To decide which recipes to exclude, we needed to establish a threshold that differentiates between a high score for a relevant recipe and a low score for an irrelevant one. We charted a violin plot for each of our test queries to look at the distribution of their similarity score. On the plot, you can see the orange dots which represent the recipe we were looking for, and the blue dots representing other recipes. From there, we were able to set a threshold that was still generous but filtered out the completely irrelevant recipes. Setting the threshold should be based on the retrieval task of your own use case.
Deploying the AI-powered search on the Moderne Platform
Our final AI-based search pipeline is shown in Figure 11. It includes an embedding LLM, an in-memory vector database that retrieves similarities, and a slower reranking LLM to finesse the order of the results.
We used Langchain, an open-source Python library focused on deploying LLMs. All the features we were interested in trying were already accessible through their library. They also feature some great tutorials, which were very helpful when trying out the different setups which all come with their own set of subtle differences.
We deployed this search service as a side-car which ran the necessary Python code and models. This allowed the Moderne Platform to utilize this microservice for operations, enabling Java and Python microservices to be integrated and function in tandem.
At this stage, we also perform a secondary rerank to bump up recipes that cover more ground and have more capabilities. Composite recipes, which are composed of individual recipes such as migration of libraries, can be more desirable therefore we want to bump them up. You basically can incorporate any additional reranking you want to do based on your goal.
We recognize the value of keyword-based matching, particularly for experts familiar with the precise name of the recipe they seek.
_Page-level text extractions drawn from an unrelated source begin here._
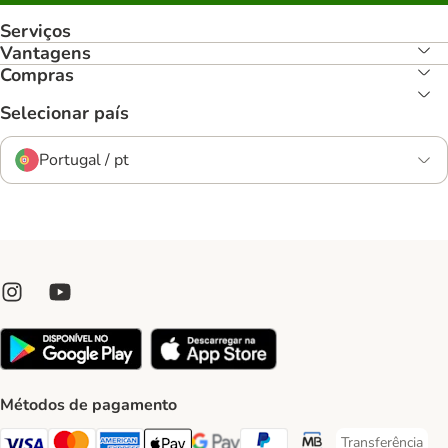
Serviços
Vantagens
Compras
Selecionar país
Portugal / pt
Métodos de pagamento
Transferência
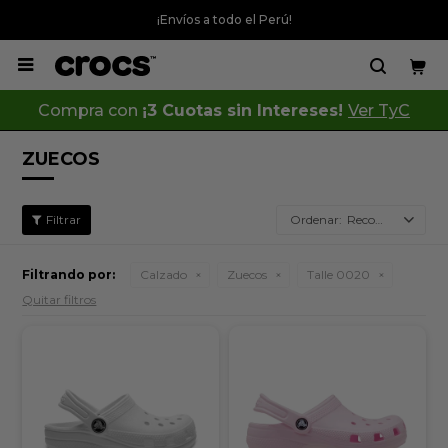
¡Envíos a todo el Perú!

Compra con
¡3 Cuotas sin Intereses!
Ver TyC
ZUECOS
Recomendados
Filtrando por:
Calzado
Zuecos
Talle 0020
Quitar filtros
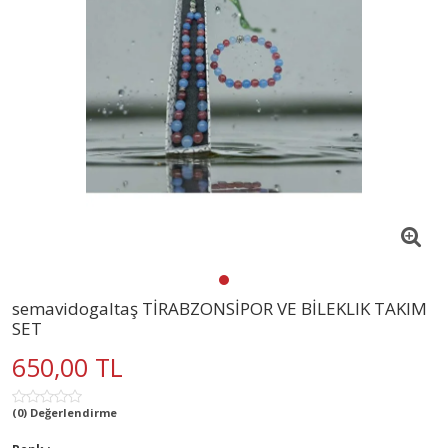
semavidogaltaş TİRABZONSİPOR VE BİLEKLIK TAKIM
SET
650,00 TL
(0) Değerlendirme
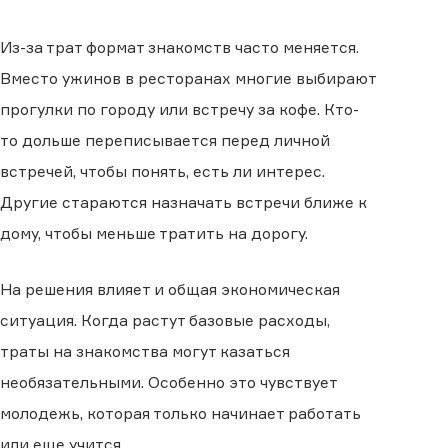
Из-за трат формат знакомств часто меняется.
Вместо ужинов в ресторанах многие выбирают
прогулки по городу или встречу за кофе. Кто-
то дольше переписывается перед личной
встречей, чтобы понять, есть ли интерес.
Другие стараются назначать встречи ближе к
дому, чтобы меньше тратить на дорогу.
На решения влияет и общая экономическая
ситуация. Когда растут базовые расходы,
траты на знакомства могут казаться
необязательными. Особенно это чувствует
молодежь, которая только начинает работать
или еще учится.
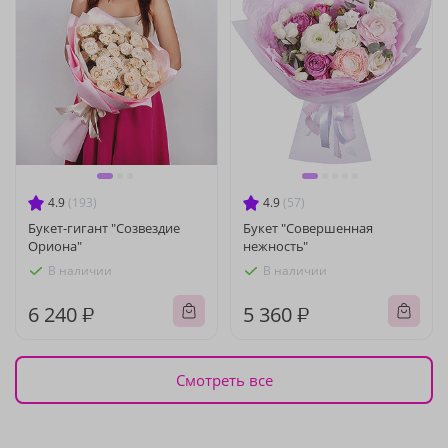
4.9
(193)
4.9
(57)
Букет-гигант "Созвездие
Букет "Совершенная
Ориона"
нежность"
В наличии
В наличии
6 240 ₽
5 360 ₽
Смотреть все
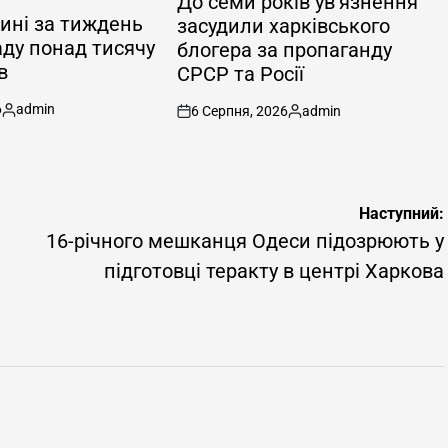
До семи років ув’язнення
ині за тиждень
засудили харківського
аду понад тисячу
блогера за пропаганду
в
СРСР та Росії
6
admin
6 Серпня, 2026
admin
Опубліковано
on
Опубліковано
Наступний:
16-річного мешканця Одеси підозрюють у
підготовці теракту в центрі Харкова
For such cases, our platform offers the option to revert to keyword matching by enclosing the query in quotation marks whilst keeping AI assisted search enabled. Additional tips and tricks can be found in our documentation.
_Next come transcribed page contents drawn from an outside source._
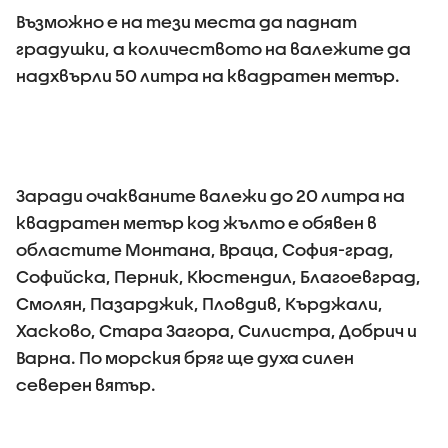
Възможно е на тези места да паднат
градушки, а количеството на валежите да
надхвърли 50 литра на квадратен метър.
Заради очакваните валежи до 20 литра на
квадратен метър код жълто е обявен в
областите Монтана, Враца, София-град,
Софийска, Перник, Кюстендил, Благоевград,
Смолян, Пазарджик, Пловдив, Кърджали,
Хасково, Стара Загора, Силистра, Добрич и
Варна. По морския бряг ще духа силен
северен вятър.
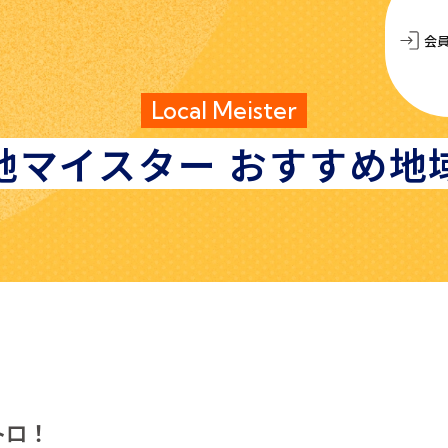
会
Local Meister
地マイスター
おすすめ地
トロ！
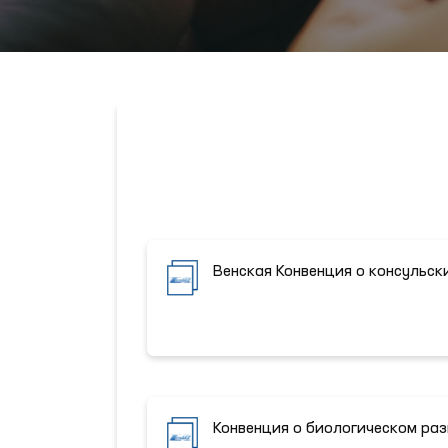
Венская Конвенция о консульск
Конвенция о биологическом ра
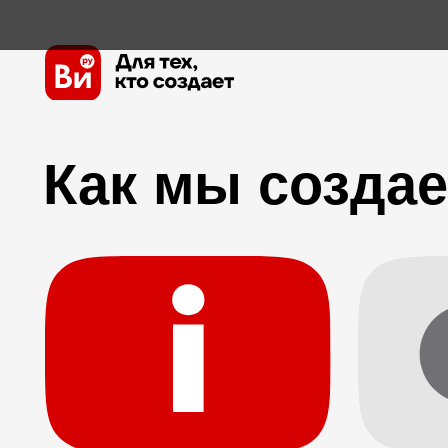
Основные принципы
Типы кампаний
Чек-лист проверки к
Как мы создаем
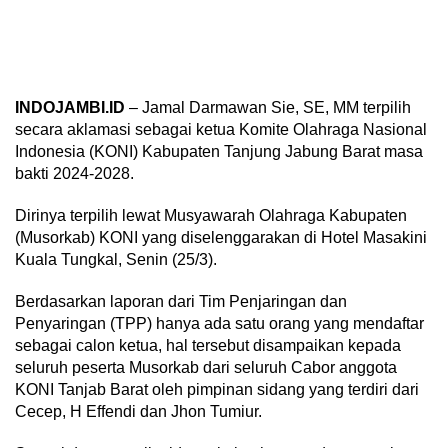
INDOJAMBI.ID
– Jamal Darmawan Sie, SE, MM terpilih
secara aklamasi sebagai ketua Komite Olahraga Nasional
Indonesia (KONI) Kabupaten Tanjung Jabung Barat masa
bakti 2024-2028.
Dirinya terpilih lewat Musyawarah Olahraga Kabupaten
(Musorkab) KONI yang diselenggarakan di Hotel Masakini
Kuala Tungkal, Senin (25/3).
Berdasarkan laporan dari Tim Penjaringan dan
Penyaringan (TPP) hanya ada satu orang yang mendaftar
sebagai calon ketua, hal tersebut disampaikan kepada
seluruh peserta Musorkab dari seluruh Cabor anggota
KONI Tanjab Barat oleh pimpinan sidang yang terdiri dari
Cecep, H Effendi dan Jhon Tumiur.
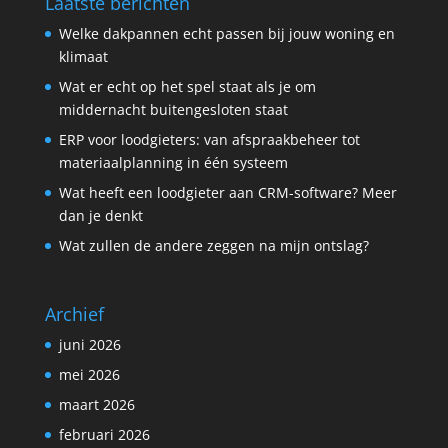
Laatste berichten
Welke dakpannen echt passen bij jouw woning en
klimaat
Wat er echt op het spel staat als je om
middernacht buitengesloten staat
ERP voor loodgieters: van afspraakbeheer tot
materiaalplanning in één systeem
Wat heeft een loodgieter aan CRM-software? Meer
dan je denkt
Wat zullen de andere zeggen na mijn ontslag?
Archief
juni 2026
mei 2026
maart 2026
februari 2026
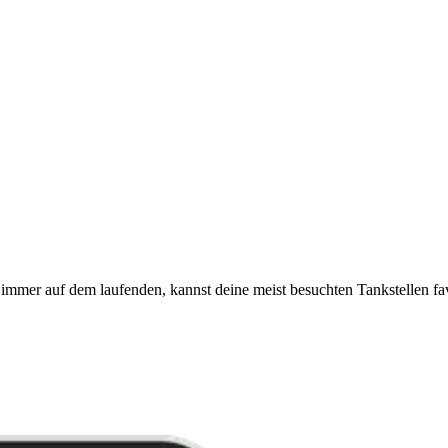
immer auf dem laufenden, kannst deine meist besuchten Tankstellen fa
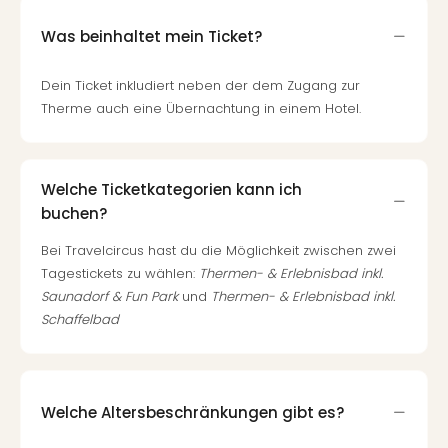
Was beinhaltet mein Ticket?
Dein Ticket inkludiert neben der dem Zugang zur
Therme auch eine Übernachtung in einem Hotel.
Welche Ticketkategorien kann ich
buchen?
Bei Travelcircus hast du die Möglichkeit zwischen zwei
Tagestickets zu wählen:
Thermen- & Erlebnisbad inkl.
Saunadorf & Fun Park
und
Thermen- & Erlebnisbad inkl.
Schaffelbad
Welche Altersbeschränkungen gibt es?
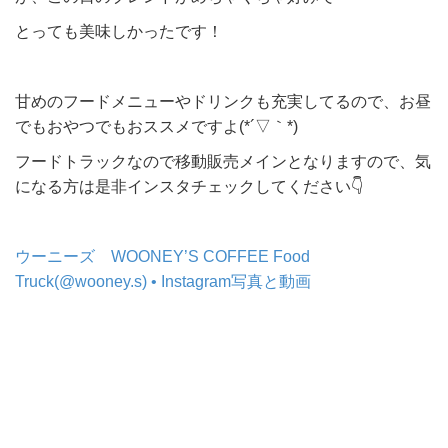
とっても美味しかったです！
甘めのフードメニューやドリンクも充実してるので、お昼
でもおやつでもおススメですよ(*´▽｀*)
フードトラックなので移動販売メインとなりますので、気
になる方は是非インスタチェックしてください👇
ウーニーズ WOONEY’S COFFEE Food
Truck(@wooney.s) • Instagram写真と動画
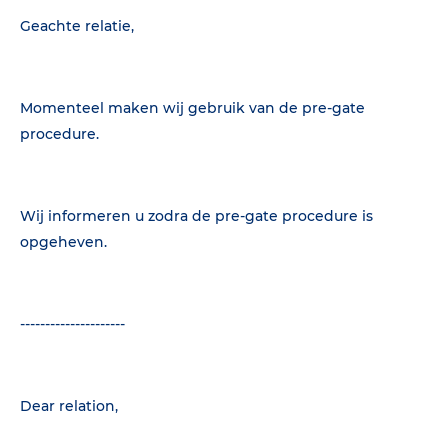
Geachte relatie,
Momenteel maken wij gebruik van de pre-gate
procedure.
Wij informeren u zodra de pre-gate procedure is
opgeheven.
---------------------
Dear relation,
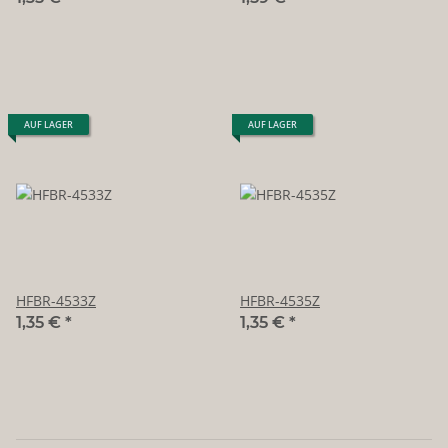
AUF LAGER
AUF LAGER
HFBR-4533Z
HFBR-4535Z
1,35 €
*
1,35 €
*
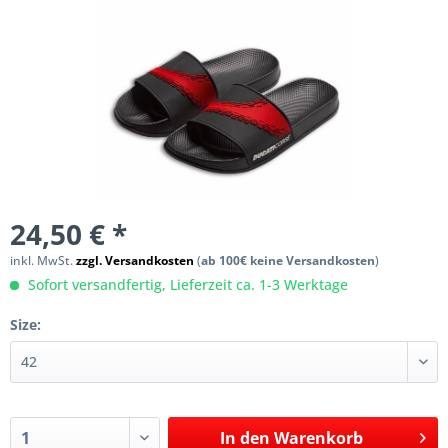
24,50 € *
inkl. MwSt.
zzgl. Versandkosten
(
ab 100€ keine Versandkosten
)
Sofort versandfertig, Lieferzeit ca. 1-3 Werktage
Size:
In den
Warenkorb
The final AI-based search in action is shown in Figure 12, identifying responses if searching for “find method invocations.” Interestingly, the search not only retrieves the exact recipe we sought under "Find method usages" despite our use of "invocation" instead of "usage," but it also allows the user to uncover additional related recipes that may pertain to their query. Also, because of the choices we made during development, we're pleased to offer an AI-based search that is just as quick as the Lucene-based search from the user perspective.
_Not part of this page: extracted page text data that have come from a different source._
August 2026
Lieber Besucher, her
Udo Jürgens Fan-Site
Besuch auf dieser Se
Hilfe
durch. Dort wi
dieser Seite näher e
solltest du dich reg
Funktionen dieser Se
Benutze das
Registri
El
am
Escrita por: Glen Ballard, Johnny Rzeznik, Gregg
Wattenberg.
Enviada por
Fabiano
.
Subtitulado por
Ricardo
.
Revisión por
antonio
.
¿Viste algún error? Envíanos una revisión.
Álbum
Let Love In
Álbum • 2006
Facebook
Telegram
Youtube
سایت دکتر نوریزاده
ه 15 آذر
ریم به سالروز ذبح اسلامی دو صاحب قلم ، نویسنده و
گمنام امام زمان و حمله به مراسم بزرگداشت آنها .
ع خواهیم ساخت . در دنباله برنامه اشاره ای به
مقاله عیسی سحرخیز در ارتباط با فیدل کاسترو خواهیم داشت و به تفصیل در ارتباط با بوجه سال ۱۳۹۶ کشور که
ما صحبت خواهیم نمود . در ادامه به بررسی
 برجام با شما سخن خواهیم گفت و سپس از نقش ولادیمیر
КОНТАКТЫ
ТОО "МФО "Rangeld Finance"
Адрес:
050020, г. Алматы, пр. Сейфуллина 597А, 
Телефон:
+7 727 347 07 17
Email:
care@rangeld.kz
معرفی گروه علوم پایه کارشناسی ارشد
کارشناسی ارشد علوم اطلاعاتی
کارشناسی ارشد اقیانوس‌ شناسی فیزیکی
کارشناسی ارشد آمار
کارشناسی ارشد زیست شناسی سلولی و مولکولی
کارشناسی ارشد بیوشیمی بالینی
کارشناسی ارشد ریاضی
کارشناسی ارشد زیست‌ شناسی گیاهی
Try out the AI-based search for yourself in the free trial of the Moderne Platform.
On to our next AI developments
We were able to devise a very efficient search using AI embeddings, and hope that this blog post can help others too.
Our next step in incorporating AI into the Moderne Platform is to recommend recipes for a codebase. We utilize a model that examines a codebase and smartly samples code snippets to inform its suggestions for enhancements or modernizations. We then post-validate these AI-generated recommendations by using the AI search explained in this blog to see if any recipes are applicable to each recommendation. This essentially extends our AI search, which not only helps users find recipes but can also be used as part of a recommendation pipeline that samples your code. Keep an eye out for the Moderne dashboard, which will feature a list of recommended recipes tailored to your code.